Emerging Atomic Energy Levels in Zero-Dimensional Silicon Quantum Dots.

Abstract

Driven by the emergence of colloidal semiconductor quantum dots (QDs) of tunable emission wavelengths, characteristic of exciton absorption peaks, outstanding photostability and solution processability in device fabrication have become a key tool in the development of nanomedicine and optoelectronics. Diamond cubic crystalline silicon (Si) QDs, with a diameter larger than 2 nm, terminated with hydrogen atoms are known to exhibit bulk-inherited spin and valley properties. Herein, we demonstrate a newly discovered size region of Si QDs, in which a fast radiative recombination on the order of hundreds of picoseconds is responsible for photoluminescence (PL). Despite retaining a crystallographic structure like the bulk, controlling their diameters in the 1.1-1.7 nm range realizes the strong PL with continuous spectral tunability in the 530-580 nm window, the narrow spectral line widths without emission tails, and the fast relaxation of photogenerated carriers.
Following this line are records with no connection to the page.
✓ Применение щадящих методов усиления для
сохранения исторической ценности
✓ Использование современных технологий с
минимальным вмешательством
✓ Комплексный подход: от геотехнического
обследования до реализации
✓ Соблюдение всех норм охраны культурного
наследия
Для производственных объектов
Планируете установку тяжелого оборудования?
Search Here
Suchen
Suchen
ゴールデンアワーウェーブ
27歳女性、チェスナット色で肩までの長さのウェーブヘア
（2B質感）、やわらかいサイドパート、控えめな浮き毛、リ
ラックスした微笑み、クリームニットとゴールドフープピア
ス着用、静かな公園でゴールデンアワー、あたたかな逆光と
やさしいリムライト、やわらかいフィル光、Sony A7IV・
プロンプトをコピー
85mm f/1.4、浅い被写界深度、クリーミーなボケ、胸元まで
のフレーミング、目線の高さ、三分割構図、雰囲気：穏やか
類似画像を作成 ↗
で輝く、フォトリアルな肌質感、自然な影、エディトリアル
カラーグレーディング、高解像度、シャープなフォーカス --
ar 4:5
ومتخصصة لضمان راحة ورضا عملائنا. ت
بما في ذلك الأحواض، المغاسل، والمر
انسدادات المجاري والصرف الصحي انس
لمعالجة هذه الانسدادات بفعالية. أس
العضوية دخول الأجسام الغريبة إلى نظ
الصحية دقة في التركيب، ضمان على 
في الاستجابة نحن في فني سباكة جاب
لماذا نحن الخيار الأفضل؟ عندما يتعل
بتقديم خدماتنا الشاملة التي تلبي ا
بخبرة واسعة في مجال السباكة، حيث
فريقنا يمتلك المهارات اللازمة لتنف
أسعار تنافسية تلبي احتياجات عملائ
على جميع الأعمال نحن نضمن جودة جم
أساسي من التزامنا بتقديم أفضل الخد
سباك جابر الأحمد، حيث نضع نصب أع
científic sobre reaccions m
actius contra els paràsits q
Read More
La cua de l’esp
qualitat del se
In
In contrast, QDs with diameters greater than 1.8 nm display the decay times on the microsecond order as well as the previous Si QDs. In addition to the five-orders-of-magnitude variation in the PL decay time, a systematic study on the temperature dependence of PL properties suggests that the energy structure of the smaller QDs does not retain an indirect band gap character. It is discussed that a 1.7 nm diameter is critical to undergo changes in energy structure from bulky to molecular configurations.